Fees may vary between different local authorities, and are calculated by the building control staff when you submit an application. No standardised set of tariffs exists- each local authority uses its own schedules. In a recent case study, a prototype warehouse building of 1000m² was submitted to a certain metro municipality. The fees to be paid amounted to R 11 500. The same proto type was handed in at a rural municipality in the Northern Cape, and the fees amounted to almost R 80 000! Another rural municipality charges a flat rate of R 280 per plan.

Some local authorities charge different rates for commercial, residential, industrial, group housing or town houses. It is a good idea to find out at a very early stage.

An approval or rejection decision must be made within 30 days for buildings smaller than 500 m² and within 60 days for buildings larger than 500 m² – this is a national statutory requirement. However, the postage time should be added, and if there are zoning issues, building line relaxations, alternative entrances or traffic impact studies involved, one should allow extra time.

If the architectural professional did his homework thoroughly, and adhere to the National Building Regulations, Town Planning Schemes, etc., plans should not be rejected. It is our experience that building control staff will not reject plans just because of a minor error on the plans. They will normally call on the architect to rectify the minor error, and then reconsider the plan for approval. In some cases “conditional approval” may be granted.

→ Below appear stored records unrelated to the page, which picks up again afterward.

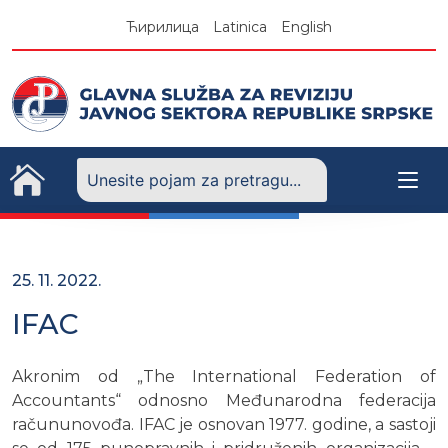
Skip
Ћирилица
Latinica
English
to
content
25. 11. 2022.
IFAC
Akronim od „The International Federation of
Accountants“ odnosno Međunarodna federacija
račununovođa. IFAC je osnovan 1977. godine, a sastoji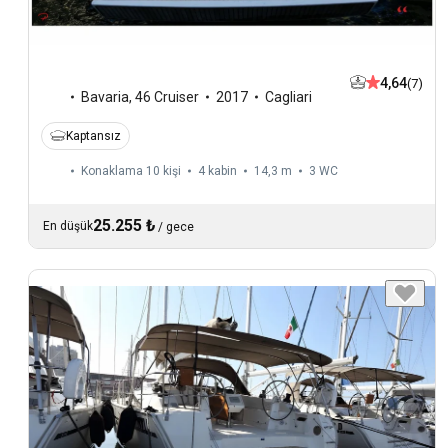
4,64
(7)
Bavaria
,
46 Cruiser
2017
Cagliari
Kaptansız
Konaklama 10 kişi
4 kabin
14,3 m
3
WC
25.255 ₺
En düşük
/
gece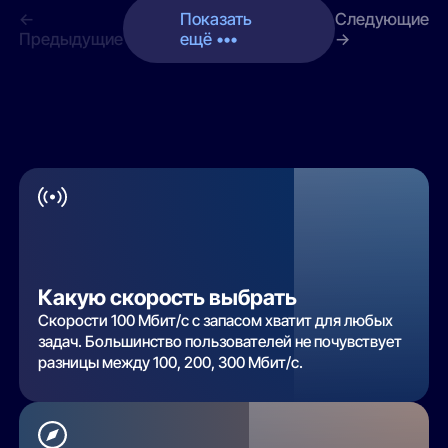
←
Показать
Следующие
Предыдущие
ещё •••
→
Какую скорость выбрать
Скорости 100 Мбит/с с запасом хватит для любых
задач. Большинство пользователей не почувствует
разницы между 100, 200, 300 Мбит/с.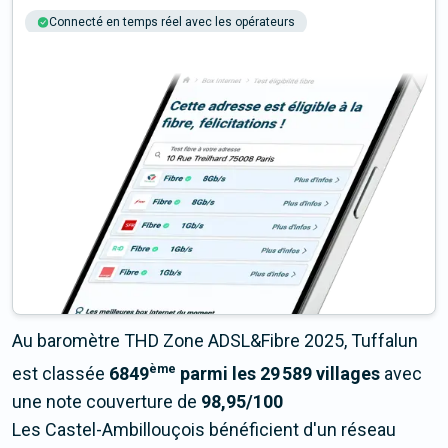
Connecté en temps réel avec les opérateurs
+6M tests chaque année
Multi-opérateurs
Au baromètre THD Zone ADSL&Fibre 2025, Tuffalun
ème
est classée
6849
parmi les 29 589 villages
avec
une note couverture de
98,95/100
Les Castel-Ambillouçois bénéficient d'un réseau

If the plans are rejected because of a major error, such as infringement on neighbouring property, over servitudes, contradiction with zoning etc., it will have to be amended by the professionals responsible for the design, and resubmitted as an amended plan.

However, if you acquire the services of an architectural professional only when the building inspector caught you out half way through the building process, or even to draw “as-built” plans of an existing illegal structure, unconditional approval cannot be expected. Your architect will then advise you on changes to be made in order to get approval.

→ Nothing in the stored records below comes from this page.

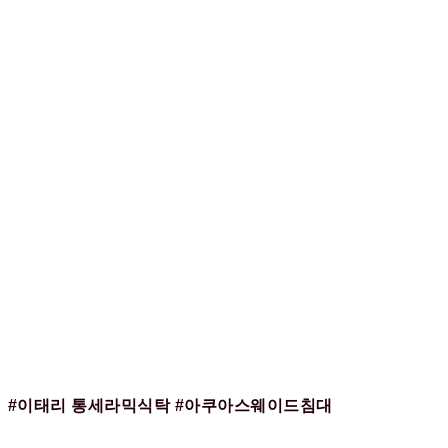
#이태리 통세라믹식탁 #아쿠아스웨이드침대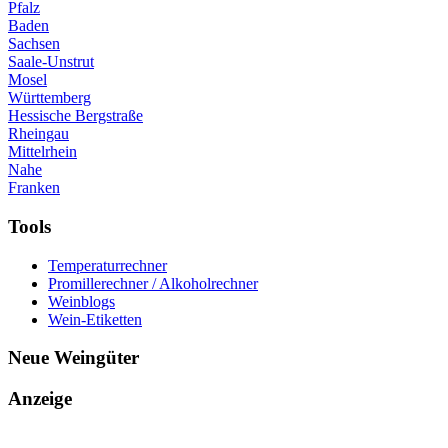
Pfalz
Baden
Sachsen
Saale-Unstrut
Mosel
Württemberg
Hessische Bergstraße
Rheingau
Mittelrhein
Nahe
Franken
Tools
Temperaturrechner
Promillerechner / Alkoholrechner
Weinblogs
Wein-Etiketten
Neue Weingüter
Anzeige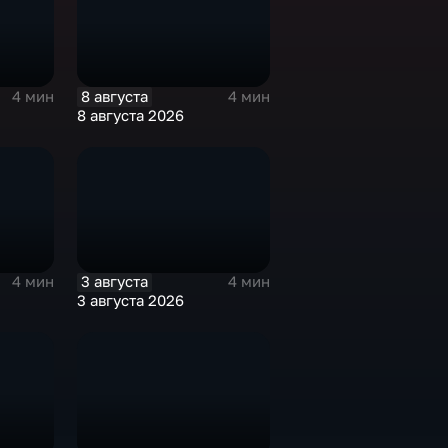
8 августа
4 мин
4 мин
8 августа 2026
3 августа
4 мин
4 мин
3 августа 2026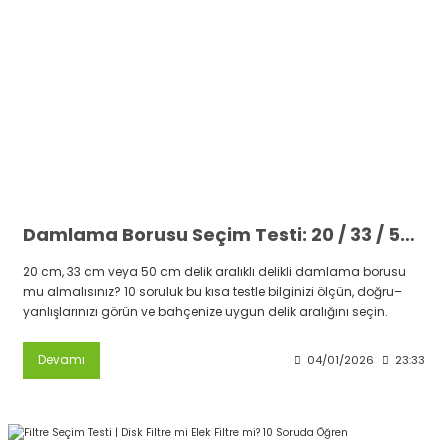
Damlama Borusu Seçim Testi: 20 / 33 / 50 cm Delik Aralığı Hangisi?
20 cm, 33 cm veya 50 cm delik aralıklı delikli damlama borusu
mu almalısınız? 10 soruluk bu kısa testle bilginizi ölçün, doğru–
yanlışlarınızı görün ve bahçenize uygun delik aralığını seçin.
Devamı
04/01/2026
23:33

The easy answer is that a person in an RDP house cannot afford the luxury of double glazing or thermal insulation on the ceiling by example, while those in luxury houses can and should do everything to accomplish safe and energy efficient designs. Conversely, if you are rich but want to be treated as if you are poor, you should go and live amongst the poor.

The new National Building Regulations makes provision for a Category 1 building, which can roughly be defined as any building (even school or church) with no basement and a floor area of less than 80 m² with no clear span exceeding 6m. These buildings do not have to comply with regulations regarding wind storms, earthquakes, attack by biological agents and rising damp. The requirements regarding maintenance cycles and accuracy of construction are also more lenient in order to make it more affordable.